The challenges here are multi-faceted for me. I no longer trust my father’s medical expertise in areas of nutrition, women’s health, and overall health-wholeness. That is such a huge statement, I can hardly withstand the dissonance inside for how I used to live in my family’s sense of identity and giftedness. Not only are ‘the brothers’ a focal point of authority and significance, my father is the recognized medical authority about most everything. Except in the instances of what I know now, he was simply wrong. Secondly, I can see more how my own doctor works within basic tropes of ‘established medical knowledge’ that, at least for nutrition and health-wholeness, no longer suffice. I know something else or differently in my own body. She did not know how to ask about what I clearly knew and we spent most of our time in a supposition of 'what she knew,' which was not relevant to me or what I know now. Finally, reading these books then offers me invitation to learn more in my cognitive and intellectual awareness things that I don’t know how to articulate yet. I do not and will not presume to challenge my father’s (or my husband’s) clear convictions rooted in (what I would call out-dated) medical science…AND…I want to ingest deeply what this strand of argument/discourse has to offer what I know in my own body. The trick, of course, will be not to ‘bite the hook’ of intellectual debate with either of them.

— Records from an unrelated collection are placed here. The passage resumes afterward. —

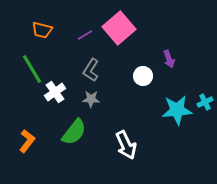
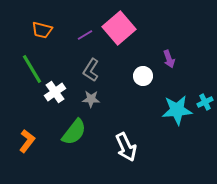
white arrow: moved 2 px down
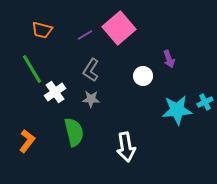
green semicircle: rotated 52 degrees counterclockwise
white arrow: rotated 16 degrees clockwise
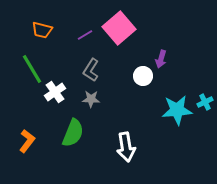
purple arrow: moved 8 px left; rotated 36 degrees clockwise
green semicircle: moved 1 px left, 1 px down; rotated 36 degrees clockwise
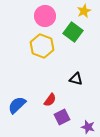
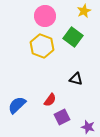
green square: moved 5 px down
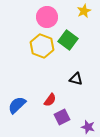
pink circle: moved 2 px right, 1 px down
green square: moved 5 px left, 3 px down
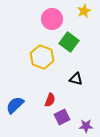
pink circle: moved 5 px right, 2 px down
green square: moved 1 px right, 2 px down
yellow hexagon: moved 11 px down
red semicircle: rotated 16 degrees counterclockwise
blue semicircle: moved 2 px left
purple star: moved 2 px left, 1 px up; rotated 16 degrees counterclockwise
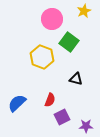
blue semicircle: moved 2 px right, 2 px up
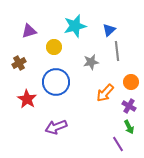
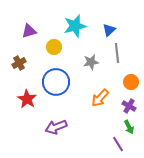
gray line: moved 2 px down
orange arrow: moved 5 px left, 5 px down
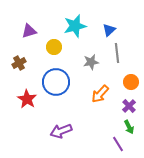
orange arrow: moved 4 px up
purple cross: rotated 16 degrees clockwise
purple arrow: moved 5 px right, 4 px down
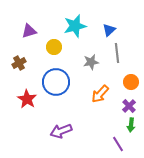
green arrow: moved 2 px right, 2 px up; rotated 32 degrees clockwise
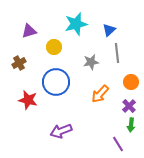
cyan star: moved 1 px right, 2 px up
red star: moved 1 px right, 1 px down; rotated 18 degrees counterclockwise
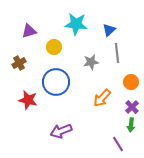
cyan star: rotated 20 degrees clockwise
orange arrow: moved 2 px right, 4 px down
purple cross: moved 3 px right, 1 px down
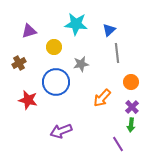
gray star: moved 10 px left, 2 px down
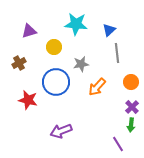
orange arrow: moved 5 px left, 11 px up
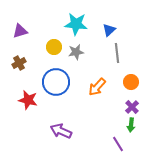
purple triangle: moved 9 px left
gray star: moved 5 px left, 12 px up
purple arrow: rotated 45 degrees clockwise
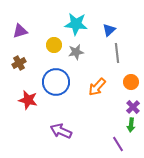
yellow circle: moved 2 px up
purple cross: moved 1 px right
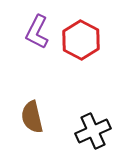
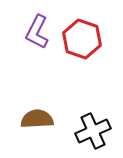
red hexagon: moved 1 px right, 1 px up; rotated 9 degrees counterclockwise
brown semicircle: moved 5 px right, 2 px down; rotated 100 degrees clockwise
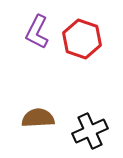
brown semicircle: moved 1 px right, 1 px up
black cross: moved 3 px left
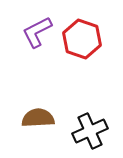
purple L-shape: rotated 36 degrees clockwise
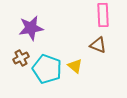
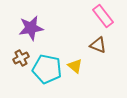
pink rectangle: moved 1 px down; rotated 35 degrees counterclockwise
cyan pentagon: rotated 8 degrees counterclockwise
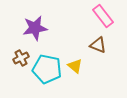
purple star: moved 4 px right
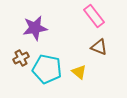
pink rectangle: moved 9 px left
brown triangle: moved 1 px right, 2 px down
yellow triangle: moved 4 px right, 6 px down
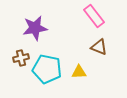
brown cross: rotated 14 degrees clockwise
yellow triangle: rotated 42 degrees counterclockwise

This reading is for me, for me and my body alone.
So it's time to watch the movie again: “I would rather make the gravest of mistakes than surrender my own judgment.” ~ Cora Munro, Last of the Mohicans.

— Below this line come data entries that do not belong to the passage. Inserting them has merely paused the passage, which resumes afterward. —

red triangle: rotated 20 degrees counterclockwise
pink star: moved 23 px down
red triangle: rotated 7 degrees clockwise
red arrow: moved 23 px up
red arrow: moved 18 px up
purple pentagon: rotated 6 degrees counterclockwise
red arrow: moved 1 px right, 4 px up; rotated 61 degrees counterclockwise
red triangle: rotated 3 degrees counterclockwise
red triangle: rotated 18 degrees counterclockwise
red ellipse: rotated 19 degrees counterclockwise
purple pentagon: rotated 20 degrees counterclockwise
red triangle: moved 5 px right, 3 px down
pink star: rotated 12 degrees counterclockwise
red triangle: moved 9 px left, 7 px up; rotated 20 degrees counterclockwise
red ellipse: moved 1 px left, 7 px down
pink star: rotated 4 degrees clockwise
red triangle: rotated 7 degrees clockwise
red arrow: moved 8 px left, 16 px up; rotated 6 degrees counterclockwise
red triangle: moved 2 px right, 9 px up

[For those who desire critical-assessment in the larger literature/science world of ‘information-curation,’ assessing the validity/legitimation of information: Columbus Publishing, Ltd is an independent publisher, in the UK, with motto “because the world is not flat; specializes in ‘books that challenge’… Fair Winds Press is also an independent press located in Beverly, Massachusetts, originally part of the Rockport Publishing Group, now owned by Quarto, which has a global market in health and fitness publishing. Most medical-establishment, university-research-discourse authors and leaders would hold these publishing sources with high suspicion and skepticism. "Independent publishing" tends to be disregarded as not-peer-reviewed, so not rigorous in contributing to objective human knowledge.]